[英]Read String with RandomAccessFile from file with different encoding
I have a big file encoded 1250. Lines are just single polish words one after another: 我有一个1250的大文件。行只是一个接一个的单个波兰语:
zając
dzieło
kiepsko
etc
I need to choose random 10 unique lines from this file in a quite fast way. 我需要以非常快的方式从这个文件中随机选择10个唯一的行。 I did this but when I print these words they have wrong encoding [zaj?c, dzie?o, kiepsko...], I need UTF8.

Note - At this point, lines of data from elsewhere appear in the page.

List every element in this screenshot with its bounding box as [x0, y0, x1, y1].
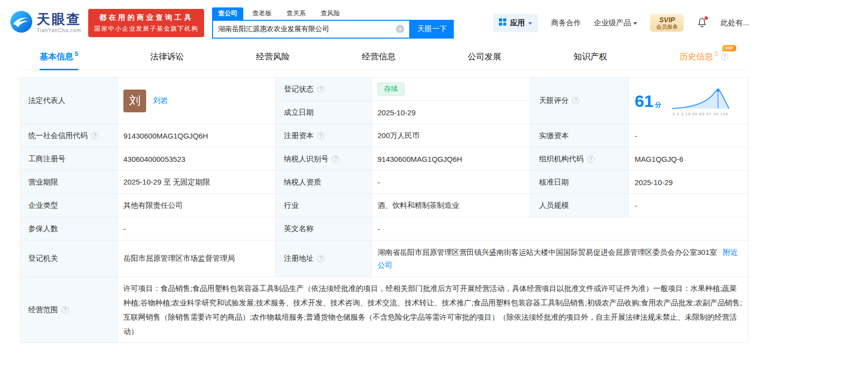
establish-date-label-cell: 成立日期 — [276, 101, 372, 124]
account-menu[interactable]: 此处有... — [720, 18, 749, 28]
taxpayer-id-value-cell: 91430600MAG1QGJQ6H — [372, 147, 531, 171]
help-icon[interactable] — [317, 255, 325, 262]
help-icon[interactable] — [587, 155, 595, 163]
nav-enterprise[interactable]: 企业级产品 — [594, 18, 637, 28]
nav-enterprise-label: 企业级产品 — [594, 18, 631, 28]
svip-label: SVIP — [656, 16, 678, 24]
search-tab-company[interactable]: 查公司 — [212, 7, 243, 20]
reg-status-value-cell: 存续 — [372, 78, 531, 101]
establish-date-value-cell: 2025-10-29 — [372, 101, 531, 124]
logo-title: 天眼查 — [37, 12, 81, 27]
tianyancha-logo-icon — [10, 10, 33, 35]
svip-service-label: 会员服务 — [656, 24, 678, 30]
reg-status-label-cell: 登记状态 — [276, 78, 372, 101]
reg-no-label: 工商注册号 — [28, 154, 65, 164]
apps-menu[interactable]: 应用 — [493, 14, 538, 32]
nav-cooperation[interactable]: 商务合作 — [551, 18, 581, 28]
search-tab-relation[interactable]: 查关系 — [280, 7, 312, 20]
clear-search-icon[interactable] — [396, 25, 404, 33]
industry-label-cell: 行业 — [276, 194, 372, 217]
insured-count-label: 参保人数 — [28, 224, 58, 234]
business-scope-label-cell: 经营范围 — [20, 277, 117, 343]
tab-basic-info-label: 基本信息 — [40, 51, 73, 62]
help-icon[interactable] — [317, 132, 325, 140]
taxpayer-id-label-cell: 纳税人识别号 — [276, 147, 372, 171]
avatar: 刘 — [123, 90, 146, 112]
reg-capital-value-cell: 200万人民币 — [372, 124, 531, 147]
help-icon[interactable] — [572, 97, 580, 104]
staff-size-label-cell: 人员规模 — [531, 194, 629, 217]
tab-intellectual-property-label: 知识产权 — [574, 51, 607, 62]
table-row: 经营范围 许可项目：食品销售;食品用塑料包装容器工具制品生产（依法须经批准的项目… — [20, 277, 749, 343]
paid-capital-label-cell: 实缴资本 — [531, 124, 629, 147]
insured-count-value-cell: - — [117, 217, 276, 240]
help-icon[interactable] — [91, 132, 99, 140]
reg-capital-label: 注册资本 — [284, 131, 314, 141]
tianyancha-logo[interactable]: 天眼查 TianYanCha.com — [10, 10, 81, 35]
tab-operating-info-label: 经营信息 — [362, 51, 395, 62]
address-label-cell: 注册地址 — [276, 240, 372, 277]
apps-label: 应用 — [510, 18, 525, 28]
address-text: 湖南省岳阳市屈原管理区营田镇兴盛南街客运站大楼中国国际贸易促进会屈原管理区委员会… — [378, 248, 717, 256]
staff-size-value-cell: - — [629, 194, 749, 217]
tab-operating-risk[interactable]: 经营风险 — [256, 44, 290, 70]
score-axis-ticks: 0 1 3 15 50 85 97 99 100 — [672, 112, 728, 116]
tab-company-development[interactable]: 公司发展 — [468, 44, 501, 70]
tab-legal-proceedings-label: 法律诉讼 — [150, 51, 184, 62]
score-label-cell: 天眼评分 — [531, 78, 629, 124]
table-row: 工商注册号 430604000053523 纳税人识别号 91430600MAG… — [20, 147, 749, 171]
search-button[interactable]: 天眼一下 — [410, 20, 454, 39]
taxpayer-qualification-label-cell: 纳税人资质 — [276, 171, 372, 194]
tab-history-info-count: 3 — [714, 50, 718, 57]
legal-rep-label: 法定代表人 — [28, 96, 65, 105]
company-type-label-cell: 企业类型 — [20, 194, 117, 217]
legal-rep-name-link[interactable]: 刘岩 — [153, 96, 168, 105]
header-right: 应用 商务合作 企业级产品 SVIP 会员服务 此处有... — [493, 14, 858, 32]
english-name-label: 英文名称 — [284, 224, 314, 234]
help-icon[interactable] — [721, 53, 728, 60]
table-row: 参保人数 - 英文名称 - — [20, 217, 749, 240]
org-code-value-cell: MAG1QGJQ-6 — [629, 147, 749, 171]
address-label: 注册地址 — [284, 254, 314, 263]
reg-authority-value-cell: 岳阳市屈原管理区市场监督管理局 — [117, 240, 276, 277]
tab-legal-proceedings[interactable]: 法律诉讼 — [150, 44, 184, 70]
notification-bell-icon[interactable] — [697, 17, 707, 29]
tab-history-info[interactable]: VIP 历史信息 3 — [679, 44, 728, 70]
reg-no-label-cell: 工商注册号 — [20, 147, 117, 171]
tab-basic-info-count: 5 — [75, 50, 78, 57]
business-scope-value-cell: 许可项目：食品销售;食品用塑料包装容器工具制品生产（依法须经批准的项目，经相关部… — [117, 277, 749, 343]
search-input[interactable] — [213, 25, 396, 33]
paid-capital-label: 实缴资本 — [539, 131, 569, 141]
tab-basic-info[interactable]: 基本信息 5 — [40, 44, 78, 70]
help-icon[interactable] — [317, 86, 325, 93]
site-header: 天眼查 TianYanCha.com 都在用的商业查询工具 国家中小企业发展子基… — [0, 0, 868, 44]
chevron-down-icon — [528, 22, 532, 25]
taxpayer-qualification-value-cell: - — [372, 171, 531, 194]
logo-subtitle: TianYanCha.com — [37, 28, 81, 33]
tab-operating-info[interactable]: 经营信息 — [362, 44, 395, 70]
section-tabbar: 基本信息 5 法律诉讼 经营风险 经营信息 公司发展 知识产权 VIP 历史信息… — [20, 44, 748, 70]
taxpayer-qualification-label: 纳税人资质 — [284, 178, 321, 187]
help-icon[interactable] — [61, 306, 69, 314]
business-scope-label: 经营范围 — [28, 305, 58, 315]
help-icon[interactable] — [332, 155, 339, 163]
search-tab-risk[interactable]: 查风险 — [315, 7, 346, 20]
tab-operating-risk-label: 经营风险 — [256, 51, 290, 62]
tab-history-info-label: 历史信息 — [679, 51, 713, 62]
org-code-label: 组织机构代码 — [539, 154, 584, 164]
vip-flag-badge: VIP — [722, 45, 736, 51]
search-box — [212, 20, 410, 39]
svip-member-button[interactable]: SVIP 会员服务 — [650, 14, 684, 32]
credit-code-label-cell: 统一社会信用代码 — [20, 124, 117, 147]
tab-intellectual-property[interactable]: 知识产权 — [574, 44, 607, 70]
approved-date-value-cell: 2025-10-29 — [629, 171, 749, 194]
staff-size-label: 人员规模 — [539, 201, 569, 210]
search-tab-boss[interactable]: 查老板 — [246, 7, 277, 20]
company-type-value-cell: 其他有限责任公司 — [117, 194, 276, 217]
table-row: 企业类型 其他有限责任公司 行业 酒、饮料和精制茶制造业 人员规模 - — [20, 194, 749, 217]
apps-grid-icon — [499, 18, 506, 27]
org-code-label-cell: 组织机构代码 — [531, 147, 629, 171]
legal-rep-label-cell: 法定代表人 — [20, 78, 117, 124]
page: 天眼查 TianYanCha.com 都在用的商业查询工具 国家中小企业发展子基… — [0, 0, 868, 383]
company-type-label: 企业类型 — [28, 201, 58, 210]
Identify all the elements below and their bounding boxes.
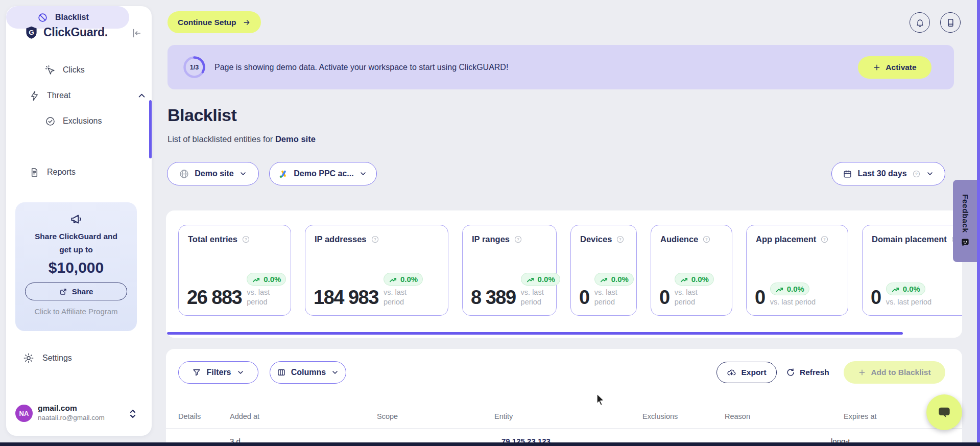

我这样做但是当我打印这些单词时,他们的编码错误[zaj?c,dzie?o,kiepsko ...],我需要UTF8。 So I changed my code to read bytes from file not just read lines, so my efforts ended up with this code:
所以我改变了我的代码来读取文件中的字节而不仅仅是读取行,所以我的努力结束了这段代码:
public List<String> getRandomWordsFromDictionary(int number) {
List<String> randomWords = new ArrayList<String>();
File file = new File("file.txt");
try {
RandomAccessFile raf = new RandomAccessFile(file, "r");
for(int i = 0; i < number; i++) {
Random random = new Random();
int startPosition;
String word;
do {
startPosition = random.nextInt((int)raf.length());
raf.seek(startPosition);
raf.readLine();
word = grabWordFromDictionary(raf);
} while(checkProbability(word));
System.out.println("Word: " + word);
randomWords.add(word);
}
} catch (IOException ioe) {
logger.error(ioe.getMessage(), ioe);
}
return randomWords;
}
private String grabWordFromDictionary(RandomAccessFile raf) throws IOException {
byte[] wordInBytes = new byte[15];
int counter = 0;
byte wordByte;
char wordChar;
String convertedWord;
boolean stop = true;
do {
wordByte = raf.readByte();
wordChar = (char)wordByte;
if(wordChar == '\n' || wordChar == '\r' || wordChar == -1) {
stop = false;
} else {
wordInBytes[counter] = wordByte;
counter++;
}
} while(stop);
if(wordInBytes.length > 0) {
convertedWord = new String(wordInBytes, "UTF8");
return convertedWord;
} else {
return null;
}
}
private boolean checkProbability(String word) {
if(word.length() > MAX_LENGTH_LINE) {
return true;
} else {
double randomDouble = new Random().nextDouble();
double probability = (double) MIN_LENGTH_LINE / word.length();
return probability <= randomDouble;
}
}
But something is wrong. 但有些事情是错的。 Could you look at this code and help me?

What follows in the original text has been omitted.